My blog has quite a history. It started out on HelioHost as a plain WordPress installation, which eventually became a Wintersmith static site updated over FTP. Tired of the manual updating procedure, I moved to OpenShift to have it auto-build on push. Unable to work with CoffeeScript and Jade, I created my own static site generator written in vanilla JS. But writing in Node 0.10, the latest on OpenShift, was a pain. GitHub + Travis could have done the trick but reading about how to set it up was enough to drive me away. Then I remembered GitLab.

TL;DR

  1. Create a repo in GitLab and name it GITLAB_USERNAME.gitlab.io.

  2. Clone the repo.

  3. Create a local directory contents.

  4. Add a .gitlab-ci.yml to the root of the repo containing:

     pages:
       script:
       - cp -r contents/* public
       artifacts:
         paths:
         - public
       only:
       - master
    
  5. Commit and push to the repo.

  6. Visit GITLAB_USERNAME.gitlab.io.

In summary, what the above does was create a page-ready repo. Next is the .gitlab-ci.yml file which tells GitLab CI what to do when the repo changes, specifically just the master branch. Then all the CI has to do is run the pages task which copies over files from contents to the designated static directory public.
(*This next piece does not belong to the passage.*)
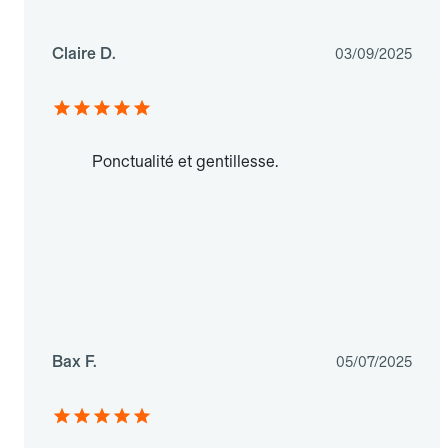
Claire D.
03/09/2025
Ponctualité et gentillesse.
Bax F.
05/07/2025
If that wasn't really clear, there's a really wordy but also very comprehensive guide to setting up GitLab pages. It covers from repo creation all the way to custom domain addition and SSL support.

GitLab doesn't care how you build your site. There's no prescribed site builder. As long as you can check-in code, have the CI run through them and spit out files that makes sense to a browser, then we're good.

What about the blog?

If this post is present, as well as seeing the GitLab icon as one of the icons up on the top of the site, then it means that the blog is now powered by GitLab.